The Michrina Brothers would create the first commercial minibikes by drawing inspiration from this Pit Bike, delivering 3 prototypes to Troy Ruttman to sell through his dealership. The Michrina brothers are credited with creating the minibike but failed to patent the design or trademark the term when founding their Lil Indian brand in 1959. Lil Indian would go on to manufacture tens-of-thousands of minibikes in their 40+ years. From the mid-1960s into the 1970s, the popularity of said machines would see over a hundred manufacturers attempt to market machines, an inexpensive venture due to the absence of patents. So popular and simple was the design, June 1967 Popular Mechanics magazine included an article with plans.

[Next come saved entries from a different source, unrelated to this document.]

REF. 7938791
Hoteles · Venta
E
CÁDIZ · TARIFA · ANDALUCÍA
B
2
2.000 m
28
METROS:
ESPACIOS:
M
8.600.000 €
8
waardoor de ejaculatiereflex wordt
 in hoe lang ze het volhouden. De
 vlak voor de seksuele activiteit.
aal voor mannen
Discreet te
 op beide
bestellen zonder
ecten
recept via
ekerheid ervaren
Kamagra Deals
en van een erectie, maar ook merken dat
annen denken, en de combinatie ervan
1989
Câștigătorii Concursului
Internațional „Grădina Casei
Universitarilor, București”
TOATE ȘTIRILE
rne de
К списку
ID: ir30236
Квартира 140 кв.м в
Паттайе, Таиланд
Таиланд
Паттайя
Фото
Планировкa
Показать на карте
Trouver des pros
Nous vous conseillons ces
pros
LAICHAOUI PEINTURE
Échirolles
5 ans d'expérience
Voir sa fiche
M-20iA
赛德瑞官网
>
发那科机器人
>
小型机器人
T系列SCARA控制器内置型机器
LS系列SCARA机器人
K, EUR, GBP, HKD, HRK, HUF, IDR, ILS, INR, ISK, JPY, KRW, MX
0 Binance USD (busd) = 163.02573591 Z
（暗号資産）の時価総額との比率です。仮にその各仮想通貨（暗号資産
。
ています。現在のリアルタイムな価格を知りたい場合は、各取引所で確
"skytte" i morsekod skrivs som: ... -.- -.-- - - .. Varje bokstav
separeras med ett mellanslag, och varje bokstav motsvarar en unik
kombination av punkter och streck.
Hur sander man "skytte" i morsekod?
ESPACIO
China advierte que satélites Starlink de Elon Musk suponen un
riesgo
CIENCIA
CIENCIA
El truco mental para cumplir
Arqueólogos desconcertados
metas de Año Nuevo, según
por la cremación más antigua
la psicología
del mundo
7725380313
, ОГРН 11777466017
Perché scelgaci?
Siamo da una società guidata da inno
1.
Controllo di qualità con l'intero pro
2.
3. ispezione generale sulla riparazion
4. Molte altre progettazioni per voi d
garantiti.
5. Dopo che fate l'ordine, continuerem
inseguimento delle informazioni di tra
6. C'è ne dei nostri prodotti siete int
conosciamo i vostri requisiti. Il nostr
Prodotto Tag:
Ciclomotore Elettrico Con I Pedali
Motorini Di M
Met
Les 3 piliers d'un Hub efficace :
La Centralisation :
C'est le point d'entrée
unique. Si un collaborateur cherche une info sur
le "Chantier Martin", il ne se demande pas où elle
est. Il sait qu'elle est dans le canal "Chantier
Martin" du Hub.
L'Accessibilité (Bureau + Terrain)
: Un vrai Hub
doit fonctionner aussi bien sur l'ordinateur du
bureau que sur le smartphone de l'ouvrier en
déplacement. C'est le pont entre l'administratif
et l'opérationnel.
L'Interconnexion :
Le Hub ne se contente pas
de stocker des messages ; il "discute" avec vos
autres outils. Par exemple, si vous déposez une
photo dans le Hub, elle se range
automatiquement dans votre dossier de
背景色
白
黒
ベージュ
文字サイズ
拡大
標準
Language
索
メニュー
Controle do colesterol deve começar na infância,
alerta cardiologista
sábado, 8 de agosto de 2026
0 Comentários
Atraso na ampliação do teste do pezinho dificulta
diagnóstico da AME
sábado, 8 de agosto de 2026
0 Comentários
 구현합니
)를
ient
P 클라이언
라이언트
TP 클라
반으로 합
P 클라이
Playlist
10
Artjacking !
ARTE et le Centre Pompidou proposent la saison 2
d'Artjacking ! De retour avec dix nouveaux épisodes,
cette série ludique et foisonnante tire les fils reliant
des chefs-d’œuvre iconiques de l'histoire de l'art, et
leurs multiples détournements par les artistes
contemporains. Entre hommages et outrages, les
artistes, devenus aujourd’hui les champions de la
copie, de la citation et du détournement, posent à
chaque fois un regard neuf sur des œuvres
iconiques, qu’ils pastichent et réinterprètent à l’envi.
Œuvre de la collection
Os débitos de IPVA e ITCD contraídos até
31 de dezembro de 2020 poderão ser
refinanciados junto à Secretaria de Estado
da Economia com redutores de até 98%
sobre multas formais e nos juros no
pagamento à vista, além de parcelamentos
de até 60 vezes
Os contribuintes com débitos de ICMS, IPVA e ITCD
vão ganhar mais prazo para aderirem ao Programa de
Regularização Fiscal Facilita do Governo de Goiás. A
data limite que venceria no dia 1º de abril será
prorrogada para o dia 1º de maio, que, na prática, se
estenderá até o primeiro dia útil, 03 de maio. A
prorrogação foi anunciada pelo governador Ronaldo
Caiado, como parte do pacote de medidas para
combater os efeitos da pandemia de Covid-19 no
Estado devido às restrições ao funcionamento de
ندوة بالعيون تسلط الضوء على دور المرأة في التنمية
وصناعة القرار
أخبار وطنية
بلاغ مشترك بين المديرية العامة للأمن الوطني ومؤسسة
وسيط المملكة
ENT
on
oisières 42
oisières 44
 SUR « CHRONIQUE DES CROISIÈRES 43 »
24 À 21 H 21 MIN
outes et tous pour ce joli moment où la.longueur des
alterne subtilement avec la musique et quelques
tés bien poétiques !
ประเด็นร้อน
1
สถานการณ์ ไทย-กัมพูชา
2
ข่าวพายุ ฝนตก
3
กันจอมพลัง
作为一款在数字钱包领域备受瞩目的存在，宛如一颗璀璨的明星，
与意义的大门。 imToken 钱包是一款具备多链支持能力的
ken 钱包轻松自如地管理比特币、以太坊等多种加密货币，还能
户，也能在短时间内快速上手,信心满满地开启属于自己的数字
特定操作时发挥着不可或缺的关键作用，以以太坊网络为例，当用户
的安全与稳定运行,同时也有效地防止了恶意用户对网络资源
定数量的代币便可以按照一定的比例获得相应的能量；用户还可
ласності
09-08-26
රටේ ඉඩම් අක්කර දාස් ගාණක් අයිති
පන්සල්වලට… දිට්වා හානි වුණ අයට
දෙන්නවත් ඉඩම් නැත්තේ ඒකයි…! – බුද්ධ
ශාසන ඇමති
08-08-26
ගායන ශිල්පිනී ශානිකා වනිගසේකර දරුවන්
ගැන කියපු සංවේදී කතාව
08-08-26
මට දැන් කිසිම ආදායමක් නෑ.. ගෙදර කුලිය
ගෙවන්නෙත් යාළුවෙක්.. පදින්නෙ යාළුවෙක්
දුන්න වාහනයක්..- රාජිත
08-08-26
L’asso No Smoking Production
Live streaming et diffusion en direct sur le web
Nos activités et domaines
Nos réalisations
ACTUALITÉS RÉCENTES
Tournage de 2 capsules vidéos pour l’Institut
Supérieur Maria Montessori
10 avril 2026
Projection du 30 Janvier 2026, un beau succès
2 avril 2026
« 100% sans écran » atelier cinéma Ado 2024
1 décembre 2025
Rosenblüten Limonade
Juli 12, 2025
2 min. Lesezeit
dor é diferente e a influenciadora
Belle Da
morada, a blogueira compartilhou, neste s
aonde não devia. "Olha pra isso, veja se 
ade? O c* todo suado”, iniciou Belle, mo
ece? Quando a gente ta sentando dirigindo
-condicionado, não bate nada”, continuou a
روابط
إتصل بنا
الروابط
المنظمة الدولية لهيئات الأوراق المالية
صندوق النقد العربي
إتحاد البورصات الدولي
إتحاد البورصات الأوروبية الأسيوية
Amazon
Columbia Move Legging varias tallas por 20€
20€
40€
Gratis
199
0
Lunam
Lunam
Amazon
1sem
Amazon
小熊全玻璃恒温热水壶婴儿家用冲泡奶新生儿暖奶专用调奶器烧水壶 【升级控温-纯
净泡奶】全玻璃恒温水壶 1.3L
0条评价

As the market for minibikes developed, a variety of cottage and major industries offered models, including Arctic Cat, Rupp, Taco, Heath, Gilson, Sears, and Fox. Many of these manufacturers used off the shelf components in particular the engines, often Briggs & Stratton or Tecumseh, which were already standardized to fit many different types of power equipment (tillers, lawnmowers, pressure washers, etc) thus reducing their own manufacturing costs. Traditional motorcycle manufacturers also released models inspired by aspects of minibikes, most famously Honda with the Z50A, though this style was nicknamed a Monkey Bike due to its monkey-like riding position. Sales peaked in 1973, with 140,000 units between manufacturers. By 1976 the bubble had burst and fewer than ten manufacturers continued to make minibikes. Popularity declined steadily, but leveled off in the early 1990s. Currently, machines can still be found at various retailers for less than $800.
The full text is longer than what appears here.